> INFORMATION SHOWN:
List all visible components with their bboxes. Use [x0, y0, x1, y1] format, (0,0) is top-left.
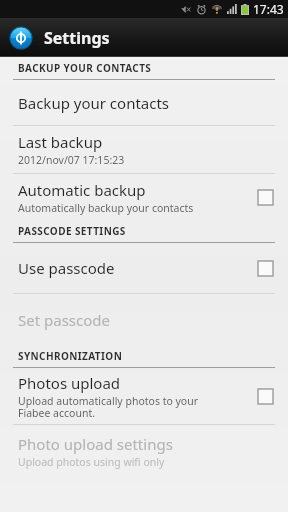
staticText: Set passcode	[18, 310, 110, 330]
button[interactable]: Backup your contacts	[0, 80, 288, 125]
button[interactable]: Photo upload settings	[0, 425, 288, 477]
staticText: Photos upload	[18, 373, 121, 393]
staticText: Upload automatically photos to your Fiab…	[18, 394, 199, 420]
staticText: Settings	[44, 27, 110, 49]
staticText: BACKUP YOUR CONTACTS	[18, 61, 152, 75]
staticText: 17:43	[253, 1, 284, 17]
staticText: Automatic backup	[18, 180, 146, 200]
button[interactable]: Automatic backup	[0, 174, 288, 220]
staticText: Upload photos using wifi only	[18, 455, 165, 469]
staticText: 2012/nov/07 17:15:23	[18, 153, 125, 167]
staticText: Last backup	[18, 132, 103, 152]
button[interactable]: Last backup	[0, 126, 288, 173]
staticText: Backup your contacts	[18, 93, 170, 113]
staticText: Photo upload settings	[18, 434, 173, 454]
button[interactable]: Toggle checkbox	[256, 387, 274, 405]
button[interactable]: Toggle checkbox	[256, 259, 274, 277]
staticText: Automatically backup your contacts	[18, 201, 194, 215]
button[interactable]: Set passcode	[0, 294, 288, 345]
staticText: PASSCODE SETTINGS	[18, 224, 126, 238]
button[interactable]: Toggle checkbox	[256, 188, 274, 206]
button[interactable]: Photos upload	[0, 368, 288, 424]
staticText: Use passcode	[18, 258, 115, 278]
button[interactable]: Use passcode	[0, 243, 288, 293]
staticText: SYNCHRONIZATION	[18, 349, 123, 363]
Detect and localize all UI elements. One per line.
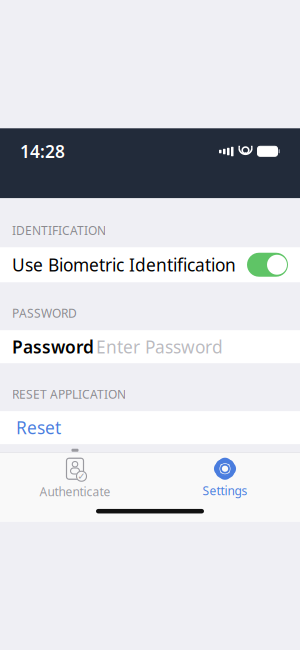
staticText: PASSWORD	[12, 305, 77, 321]
staticText: RESET APPLICATION	[12, 386, 126, 402]
staticText: IDENTIFICATION	[12, 222, 106, 238]
staticText: Reset	[16, 416, 61, 439]
staticText: Use Biometric Identification	[12, 253, 236, 276]
staticText: Password	[12, 335, 94, 358]
staticText: Authenticate	[40, 484, 110, 500]
button[interactable]: Reset	[0, 411, 300, 444]
button[interactable]: Password	[0, 330, 300, 363]
staticText: Enter Password	[96, 335, 223, 358]
staticText: ✓	[78, 471, 86, 482]
button[interactable]: ✓	[0, 452, 150, 502]
button[interactable]: Settings	[150, 453, 300, 501]
staticText: Settings	[202, 483, 248, 499]
button[interactable]: Use Biometric Identification	[0, 247, 300, 282]
staticText: 14:28	[20, 140, 65, 163]
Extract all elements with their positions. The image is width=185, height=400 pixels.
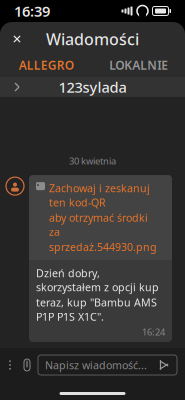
staticText: Wiadomości (46, 28, 139, 50)
button[interactable]: LOKALNIE (92, 53, 185, 79)
staticText: 16:24 (142, 326, 165, 338)
button[interactable]: ALLEGRO (0, 53, 92, 79)
staticText: 123sylada (58, 77, 126, 97)
staticText: ALLEGRO (19, 57, 74, 73)
staticText: Napisz wiadomość... (45, 358, 147, 372)
staticText: teraz, kup "Bambu AMS P1P P1S X1C". (36, 295, 157, 324)
button[interactable]: Wstecz (4, 77, 30, 97)
staticText: aby otrzymać środki za (49, 210, 148, 239)
button[interactable]: Napisz wiadomość... (38, 355, 177, 375)
staticText: Zachowaj i zeskanuj ten kod-QR (49, 181, 150, 209)
button[interactable]: Więcej opcji (2, 352, 18, 378)
button[interactable]: Załącz plik (18, 352, 36, 378)
button[interactable]: Zamknij (4, 26, 30, 52)
staticText: 16:39 (14, 1, 50, 21)
staticText: LOKALNIE (109, 57, 168, 73)
staticText: Dzień dobry, skorzystałem z opcji kup (36, 266, 159, 294)
staticText: sprzedaż.544930.png (49, 240, 157, 254)
staticText: 30 kwietnia (69, 155, 116, 167)
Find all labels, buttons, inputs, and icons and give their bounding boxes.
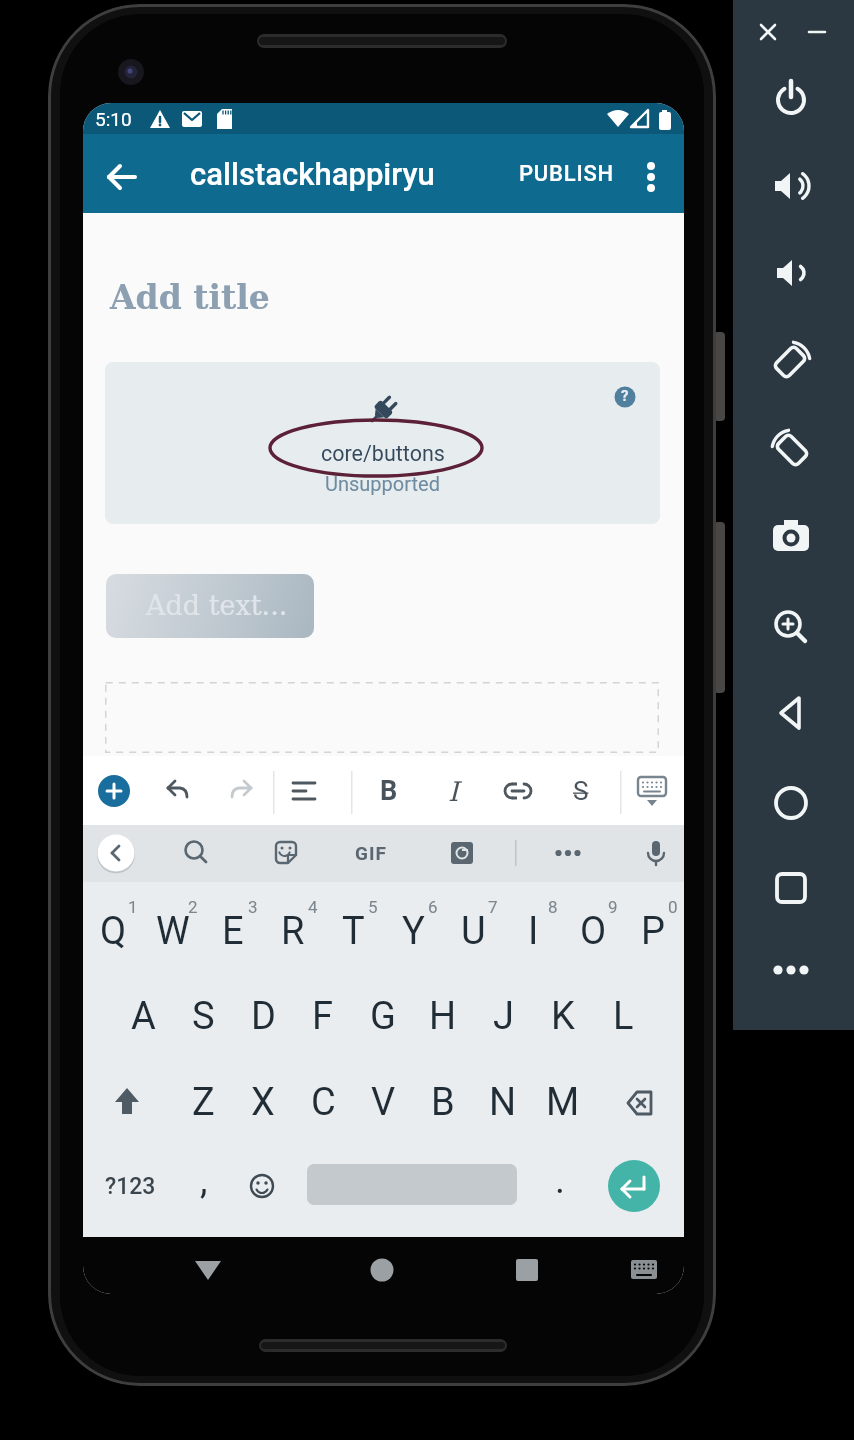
- button[interactable]: B: [369, 769, 409, 813]
- button[interactable]: F: [293, 986, 353, 1046]
- staticText: ?: [621, 387, 629, 405]
- staticText: 5:10: [95, 108, 132, 130]
- button[interactable]: [766, 688, 816, 738]
- button[interactable]: PUBLISH: [476, 134, 656, 213]
- button[interactable]: [764, 334, 818, 388]
- staticText: V: [371, 1080, 396, 1125]
- staticText: G: [370, 994, 396, 1039]
- button[interactable]: [766, 945, 816, 995]
- button[interactable]: I: [503, 901, 563, 961]
- staticText: Q: [100, 909, 127, 954]
- button[interactable]: [746, 10, 790, 54]
- staticText: J: [493, 994, 514, 1039]
- button[interactable]: Y: [383, 901, 443, 961]
- button[interactable]: [795, 10, 839, 54]
- button[interactable]: [636, 833, 676, 873]
- button[interactable]: [766, 73, 816, 123]
- button[interactable]: I: [433, 769, 473, 813]
- button[interactable]: X: [233, 1072, 293, 1132]
- button[interactable]: O: [563, 901, 623, 961]
- staticText: 1: [128, 897, 138, 917]
- button[interactable]: W: [143, 901, 203, 961]
- button[interactable]: [105, 362, 660, 524]
- button[interactable]: .: [545, 1155, 575, 1205]
- staticText: 2: [188, 897, 198, 917]
- button[interactable]: [764, 422, 818, 476]
- button[interactable]: [610, 1078, 660, 1128]
- button[interactable]: [766, 778, 816, 828]
- button[interactable]: [96, 833, 136, 873]
- button[interactable]: [102, 1077, 152, 1127]
- button[interactable]: [221, 771, 261, 811]
- button[interactable]: [106, 574, 314, 638]
- staticText: U: [461, 909, 486, 954]
- staticText: M: [546, 1080, 580, 1125]
- button[interactable]: K: [533, 986, 593, 1046]
- staticText: R: [281, 909, 305, 954]
- button[interactable]: E: [203, 901, 263, 961]
- button[interactable]: V: [353, 1072, 413, 1132]
- button[interactable]: Q: [83, 901, 143, 961]
- button[interactable]: [158, 771, 198, 811]
- button[interactable]: [766, 248, 816, 298]
- button[interactable]: M: [533, 1072, 593, 1132]
- staticText: 7: [488, 897, 498, 917]
- button[interactable]: L: [593, 986, 653, 1046]
- button[interactable]: B: [413, 1072, 473, 1132]
- button[interactable]: S: [173, 986, 233, 1046]
- button[interactable]: [631, 155, 671, 199]
- button[interactable]: [360, 1248, 404, 1292]
- button[interactable]: D: [233, 986, 293, 1046]
- button[interactable]: U: [443, 901, 503, 961]
- button[interactable]: [548, 833, 588, 873]
- staticText: B: [380, 775, 398, 807]
- button[interactable]: [284, 771, 324, 811]
- button[interactable]: [766, 863, 816, 913]
- button[interactable]: [766, 161, 816, 211]
- button[interactable]: [498, 771, 538, 811]
- button[interactable]: N: [473, 1072, 533, 1132]
- staticText: ,: [200, 1158, 208, 1203]
- staticText: P: [641, 909, 665, 954]
- staticText: core/buttons: [321, 441, 445, 466]
- button[interactable]: [505, 1248, 549, 1292]
- staticText: X: [251, 1080, 275, 1125]
- button[interactable]: [96, 773, 132, 809]
- button[interactable]: A: [113, 986, 173, 1046]
- button[interactable]: [266, 833, 306, 873]
- button[interactable]: [442, 833, 482, 873]
- button[interactable]: [766, 511, 816, 561]
- button[interactable]: [177, 833, 217, 873]
- staticText: GIF: [355, 842, 387, 864]
- button[interactable]: [613, 385, 637, 409]
- staticText: ?123: [105, 1173, 156, 1200]
- staticText: 5: [368, 897, 378, 917]
- staticText: .: [555, 1158, 566, 1203]
- button[interactable]: G: [353, 986, 413, 1046]
- button[interactable]: H: [413, 986, 473, 1046]
- staticText: Z: [192, 1080, 215, 1125]
- button[interactable]: [632, 769, 672, 813]
- staticText: O: [580, 909, 607, 954]
- staticText: I: [528, 909, 539, 954]
- staticText: 9: [608, 897, 618, 917]
- button[interactable]: [100, 155, 144, 199]
- button[interactable]: P: [623, 901, 683, 961]
- button[interactable]: [237, 1161, 287, 1211]
- button[interactable]: ,: [189, 1155, 219, 1205]
- staticText: A: [131, 994, 156, 1039]
- button[interactable]: J: [473, 986, 533, 1046]
- button[interactable]: Z: [173, 1072, 233, 1132]
- button[interactable]: ?123: [95, 1161, 165, 1211]
- button[interactable]: T: [323, 901, 383, 961]
- button[interactable]: [607, 1159, 661, 1213]
- button[interactable]: R: [263, 901, 323, 961]
- staticText: callstackhappiryu: [190, 156, 435, 192]
- button[interactable]: [186, 1248, 230, 1292]
- button[interactable]: [766, 602, 816, 652]
- button[interactable]: [626, 1254, 662, 1286]
- button[interactable]: S: [561, 769, 601, 813]
- button[interactable]: C: [293, 1072, 353, 1132]
- button[interactable]: GIF: [346, 833, 396, 873]
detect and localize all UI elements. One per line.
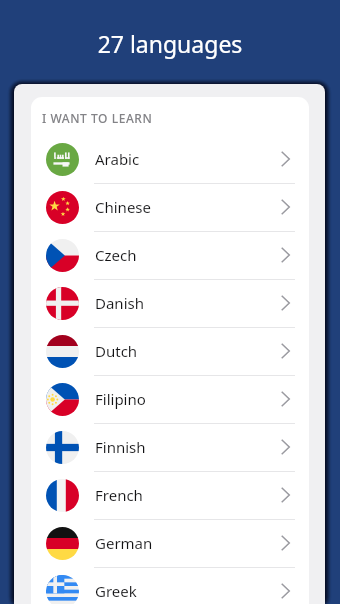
staticText: Danish: [95, 293, 144, 313]
button[interactable]: Arabic: [31, 135, 309, 183]
button[interactable]: German: [31, 519, 309, 567]
staticText: Arabic: [95, 149, 140, 169]
staticText: Finnish: [95, 437, 146, 457]
button[interactable]: Chinese: [31, 183, 309, 231]
button[interactable]: Danish: [31, 279, 309, 327]
button[interactable]: Czech: [31, 231, 309, 279]
button[interactable]: Finnish: [31, 423, 309, 471]
staticText: French: [95, 485, 143, 505]
staticText: I WANT TO LEARN: [42, 110, 153, 126]
button[interactable]: French: [31, 471, 309, 519]
staticText: Greek: [95, 581, 137, 601]
button[interactable]: Dutch: [31, 327, 309, 375]
button[interactable]: Greek: [31, 567, 309, 604]
staticText: Filipino: [95, 389, 146, 409]
button[interactable]: Filipino: [31, 375, 309, 423]
staticText: Dutch: [95, 341, 138, 361]
staticText: 27 languages: [0, 28, 340, 59]
staticText: German: [95, 533, 153, 553]
staticText: Czech: [95, 245, 137, 265]
staticText: Chinese: [95, 197, 151, 217]
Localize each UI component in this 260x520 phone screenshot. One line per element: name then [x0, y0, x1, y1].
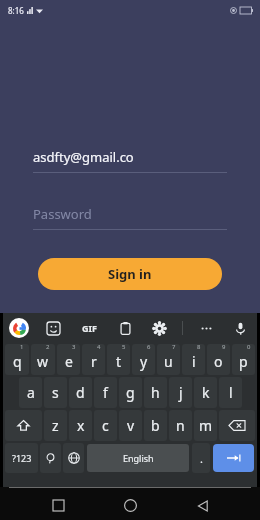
staticText: s	[52, 383, 59, 402]
staticText: e	[65, 352, 73, 371]
button[interactable]: Back	[188, 491, 218, 520]
button[interactable]: Shift	[5, 410, 42, 441]
staticText: y	[140, 352, 148, 371]
button[interactable]: m	[194, 410, 217, 441]
staticText: Sign in	[108, 265, 152, 283]
button[interactable]: 6	[132, 344, 155, 375]
button[interactable]: 4	[82, 344, 105, 375]
button[interactable]: k	[194, 377, 217, 408]
button[interactable]: l	[219, 377, 242, 408]
staticText: i	[192, 352, 196, 371]
button[interactable]: Voice input	[229, 317, 251, 339]
staticText: GIF	[82, 322, 97, 334]
button[interactable]: Change language	[63, 443, 84, 473]
staticText: .	[200, 451, 203, 466]
button[interactable]: x	[69, 410, 92, 441]
button[interactable]: GIF	[77, 317, 101, 339]
button[interactable]: Sign in	[38, 258, 222, 290]
button[interactable]: 0	[232, 344, 255, 375]
staticText: h	[151, 383, 160, 402]
staticText: f	[103, 383, 108, 402]
staticText: 2	[46, 344, 50, 351]
staticText: o	[214, 352, 223, 371]
button[interactable]: 1	[5, 344, 29, 375]
button[interactable]: s	[44, 377, 67, 408]
button[interactable]: c	[94, 410, 117, 441]
staticText: q	[13, 352, 22, 371]
staticText: 5	[122, 344, 126, 351]
button[interactable]: f	[94, 377, 117, 408]
button[interactable]: English	[87, 444, 189, 472]
staticText: 8	[197, 344, 201, 351]
button[interactable]: Recents	[43, 491, 73, 520]
staticText: English	[123, 452, 154, 464]
button[interactable]: 7	[157, 344, 180, 375]
staticText: 1	[20, 344, 24, 351]
button[interactable]: .	[192, 443, 210, 473]
staticText: c	[102, 416, 109, 435]
button[interactable]: Enter	[213, 444, 254, 472]
staticText: j	[179, 383, 183, 402]
staticText: v	[127, 416, 135, 435]
button[interactable]: 8	[182, 344, 205, 375]
button[interactable]: More options	[195, 317, 217, 339]
staticText: r	[91, 352, 97, 371]
staticText: 4	[97, 344, 101, 351]
staticText: a	[27, 383, 35, 402]
staticText: ?123	[12, 452, 32, 464]
button[interactable]: Home	[115, 491, 145, 520]
button[interactable]: 3	[57, 344, 80, 375]
staticText: 0	[247, 344, 251, 351]
button[interactable]: n	[169, 410, 192, 441]
staticText: m	[199, 416, 213, 435]
staticText: w	[37, 352, 49, 371]
staticText: asdfty@gmail.co	[33, 148, 134, 166]
staticText: Password	[33, 205, 92, 223]
button[interactable]: g	[119, 377, 142, 408]
button[interactable]: h	[144, 377, 167, 408]
button[interactable]: 2	[31, 344, 55, 375]
staticText: t	[116, 352, 122, 371]
button[interactable]: Stickers	[42, 317, 64, 339]
button[interactable]: Clipboard	[114, 317, 136, 339]
button[interactable]: b	[144, 410, 167, 441]
staticText: l	[229, 383, 233, 402]
button[interactable]: 9	[207, 344, 230, 375]
staticText: 6	[147, 344, 151, 351]
button[interactable]: d	[69, 377, 92, 408]
button[interactable]: Settings	[148, 317, 170, 339]
button[interactable]: Backspace	[219, 410, 255, 441]
button[interactable]: ?123	[5, 443, 38, 473]
staticText: g	[126, 383, 135, 402]
staticText: u	[164, 352, 173, 371]
button[interactable]: v	[119, 410, 142, 441]
button[interactable]: z	[44, 410, 67, 441]
button[interactable]: Emoji	[40, 443, 61, 473]
staticText: p	[239, 352, 248, 371]
staticText: n	[176, 416, 185, 435]
button[interactable]: Password	[33, 205, 227, 230]
button[interactable]: j	[169, 377, 192, 408]
staticText: z	[52, 416, 59, 435]
button[interactable]: 5	[107, 344, 130, 375]
staticText: b	[151, 416, 160, 435]
staticText: 3	[72, 344, 76, 351]
staticText: 7	[172, 344, 176, 351]
staticText: 8:16	[8, 5, 24, 16]
staticText: k	[202, 383, 210, 402]
button[interactable]: a	[19, 377, 42, 408]
button[interactable]: Google	[9, 318, 29, 338]
staticText: 9	[222, 344, 226, 351]
staticText: x	[77, 416, 85, 435]
button[interactable]: asdfty@gmail.co	[33, 148, 227, 173]
staticText: d	[76, 383, 85, 402]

> EXERCISE INSTRUCTIONS:
Go through the data and count every line where the word "wiadomość" appears. Give only that count.

> TASK RESULT:
2